▶ Task objective: The data is to be repeated exactly, with the images removed.

»»

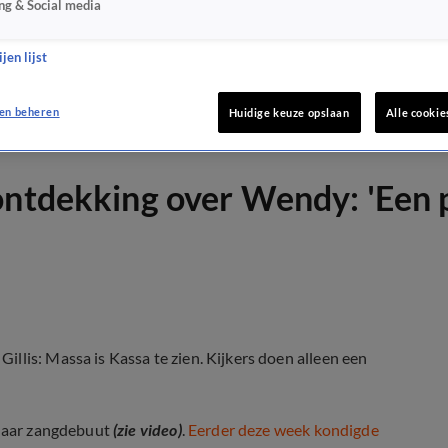
ng & Social media
jen lijst
en beheren
Huidige keuze opslaan
Alle cookie
ontdekking over Wendy: 'Een 
llis: Massa is Kassa te zien. Kijkers doen alleen een
 haar zangdebuut
(zie video)
.
Eerder deze week kondigde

««

▶ Answer for this exercise:
ng & Social media
jen lijst
en beheren
Huidige keuze opslaan
Alle cookie
ontdekking over Wendy: 'Een 
llis: Massa is Kassa te zien. Kijkers doen alleen een
 haar zangdebuut
(zie video)
.
Eerder deze week kondigde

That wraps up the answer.